(my first WW post was this...)
Am I really this scattered and indecisive?
I have been literally flip-flopping between no sugar, no carbs, low carbs, low cal, etc. I feel super-great with no sugar, but I cannot stick with it for more than like 2 months and that’s on a good run. I will lose 15 to 20 pounds, then fall off the wagon after lusting after a piece of bread (real bread, not weird bread) then gain it all back. That can’t be good for my body. Every time, I am right back to hurting knees, no energy, feeling like shit, etc.
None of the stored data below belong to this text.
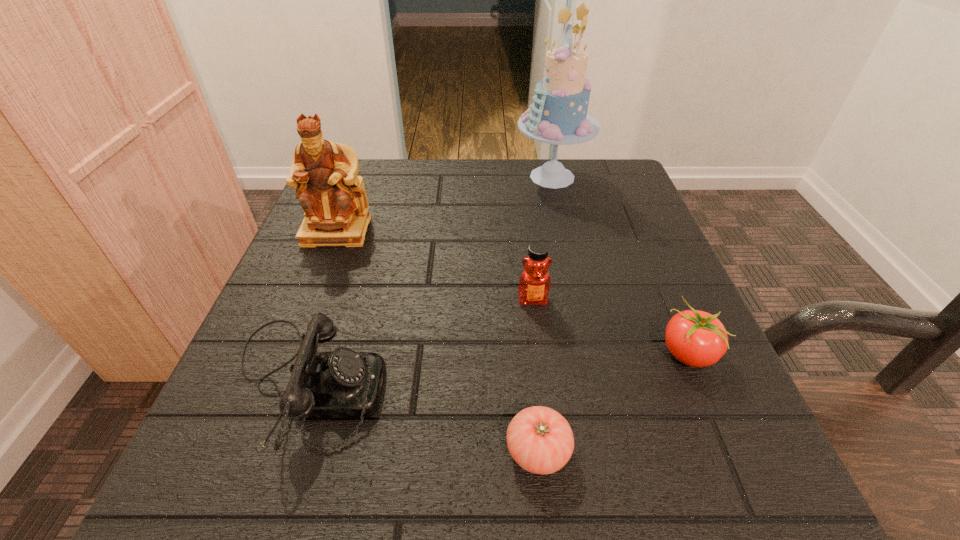 This screenshot has width=960, height=540. In order to click on empty location between the second tallest object and the telephone in this screenshot , I will do `click(321, 307)`.

The height and width of the screenshot is (540, 960). Find the location of `free space that is in between the farthest object and the second farthest object`. free space that is in between the farthest object and the second farthest object is located at coordinates (444, 204).

At what (x,y) coordinates should I click in order to perform the action: click on vacant point located between the rightmost object and the shortest object. Please return your answer as a coordinate pair (x, y). The width and height of the screenshot is (960, 540). Looking at the image, I should click on (612, 402).

At what (x,y) coordinates should I click in order to perform the action: click on free space between the farthest object and the nearer tomato. Please return your answer as a coordinate pair (x, y). Looking at the image, I should click on click(545, 314).

I want to click on free space that is in between the telephone and the honey, so click(420, 342).

Locate an element on the screen. object that can be found as the fourth closest to the farthest object is located at coordinates (343, 383).

Choose which object is the fifth nearest neighbor to the telephone. Please provide its 2D coordinates. Your answer should be formatted as a tuple, i.e. [(x, y)], where the tuple contains the x and y coordinates of a point satisfying the conditions above.

[(558, 115)]

At what (x,y) coordinates should I click in order to perform the action: click on free location that satisfies the following two spatial constraints: 1. on the front label of the third farthest object; 2. on the left side of the farther tomato. Please return your answer as a coordinate pair (x, y). The height and width of the screenshot is (540, 960). Looking at the image, I should click on (540, 353).

The image size is (960, 540). Find the location of `vacant space that satisfies the following two spatial constraints: 1. on the front label of the third farthest object; 2. on the front-facing side of the telephone`. vacant space that satisfies the following two spatial constraints: 1. on the front label of the third farthest object; 2. on the front-facing side of the telephone is located at coordinates (543, 384).

Where is `vacant area in the image that satisfies the following two spatial constraints: 1. on the front-facing side of the farther tomato; 2. on the right side of the fifth nearest object`? vacant area in the image that satisfies the following two spatial constraints: 1. on the front-facing side of the farther tomato; 2. on the right side of the fifth nearest object is located at coordinates (289, 353). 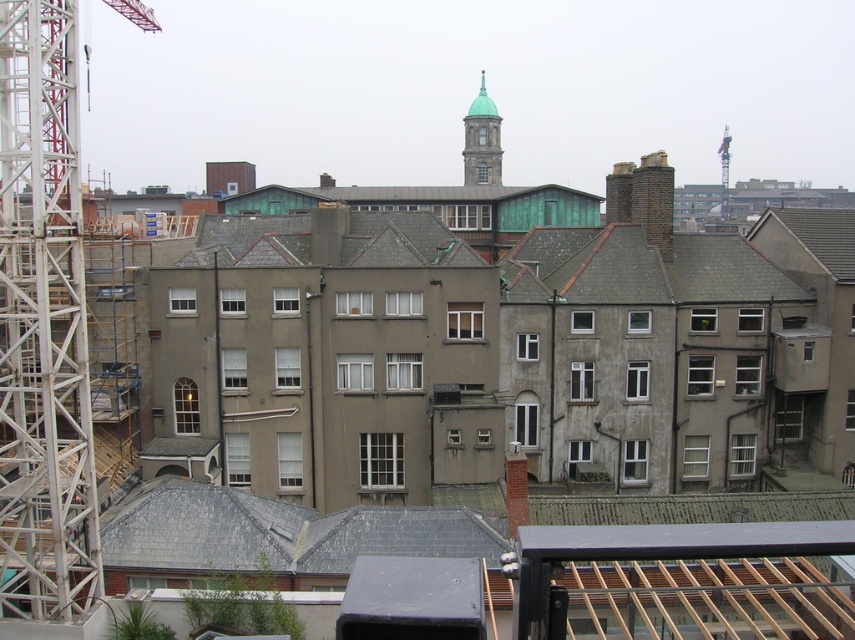 Question: From the image, what is the correct spatial relationship of white metal crane at left in relation to green copper bell tower at upper center?

Choices:
 (A) above
 (B) below

Answer: (B)

Question: Where is white metal crane at left located in relation to green copper bell tower at upper center in the image?

Choices:
 (A) below
 (B) above

Answer: (A)

Question: Which object appears closest to the camera in this image?

Choices:
 (A) green copper bell tower at upper center
 (B) white metal crane at left

Answer: (B)

Question: Does white metal crane at left appear on the left side of green copper bell tower at upper center?

Choices:
 (A) yes
 (B) no

Answer: (A)

Question: Which of the following is the closest to the observer?

Choices:
 (A) green copper bell tower at upper center
 (B) white metal crane at left

Answer: (B)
Plus I always have in the back of my mind the fact that I did weight watchers online and lost 70 pounds on one stint. (Went on to lose 90+.) Felt great, I remember having energy and even trying (in vain) to get a tennis group together at work! (I still have that damn tennis racquet hanging in my craft room, waiting to be used…) I ate what I wanted, just less of it and I lost weight almost every week, consistently (even through the holidays). So here I go again… (♫ on my own… going down the only road I’ve ever known... like a drifter I was born to walk alone… … … … … I’ve made up my mind I ain't wasting no more time… here I go again… here I go aga-ai-ai-ainnnnnn ♪)
So I will end this first post with this: I am just very frustrated with everything. I promised myself I would not turn 30 years old and be the weight I am/was. I let myself down and here I am, already 30 ½ years old and just as fat as ever.